Code for the MADDPG algorithm from the paper "Multi-Agent Actor-Critic for Mixed Cooperative-Competitive Environments"
https://arxiv.org/pdf/1706.02275.pdf
MIT License
1.6k stars 484 forks source link

It seems that the training is decentralized? #7

Closed pengzhenghao closed 6 years ago

pengzhenghao commented 6 years ago

I have looked through the train.py and found that your guys provide each agent an trainer:

def get_trainers(env, num_adversaries, obs_shape_n, arglist):

    trainers = []

    model = mlp_model

    trainer = MADDPGAgentTrainer

    for i in range(num_adversaries):

        trainers.append(trainer(

            "agent_%d" % i, model, obs_shape_n, env.action_space, i, arglist,

            local_q_func=(arglist.adv_policy=='ddpg')))

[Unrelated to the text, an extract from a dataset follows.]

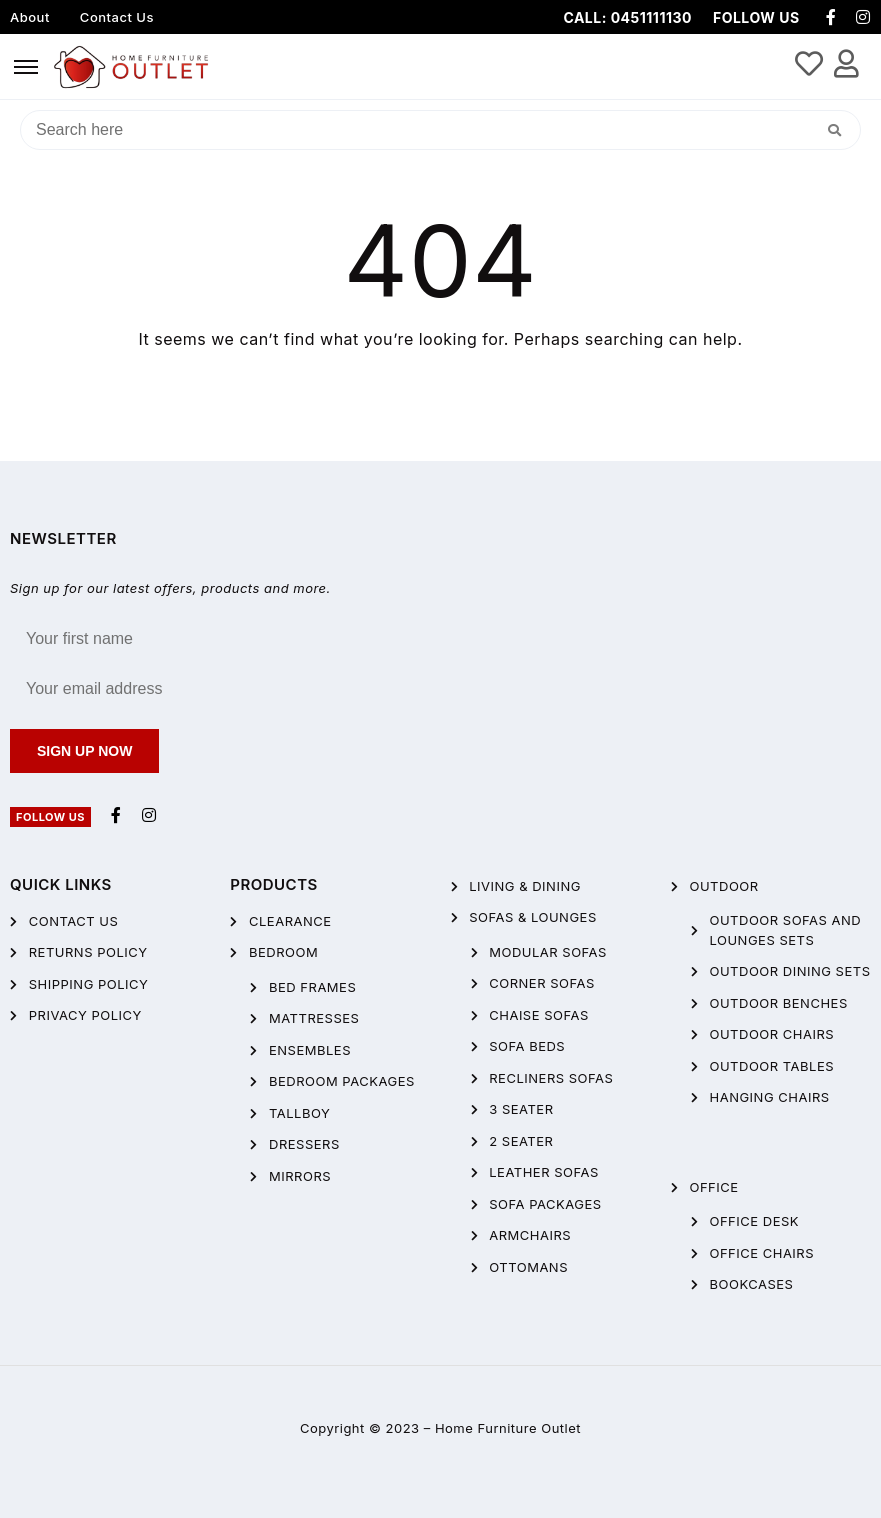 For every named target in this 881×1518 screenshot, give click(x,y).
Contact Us (117, 17)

    for i in range(num_adversaries, env.n):

        trainers.append(trainer(

            "agent_%d" % i, model, obs_shape_n, env.action_space, i, arglist,

            local_q_func=(arglist.good_policy=='ddpg')))

    return trainers

It seems that maybe I have wrong understanding. But decentralize training in my understanding mean using an identical model to learn the q function, so therefore I can't understanding why assign each agent a trainer(include the model in the trainer), since you get so many model to train rather than only one.

And I found that even you use Reuse=True in the setting of tf.variable_scope, but each model of the trainer of a agent has name like "agent_0/fully_connected/weights". That means all the weights and bias of the model are not exactly the same. Namely, agent_0 has it's own model, agent_1 has it's own model, ...

So how could you say your training of this multi-agents system is centralized?

Look forward to your reply! Thanks!

ryan-lowe commented 6 years ago

Hi, It is true that each agent learns its own policy and Q-function. The training is centralized in the sense that the inputs to each Q function depend on the actions and observations of all the agents. Usually, for the training to be considered fully 'decentralized', each agent's policy and value are only functions of that agent's observation and actions. This is consistent with other papers in the literature (see e.g. the similar work on COMA, https://arxiv.org/pdf/1705.08926.pdf)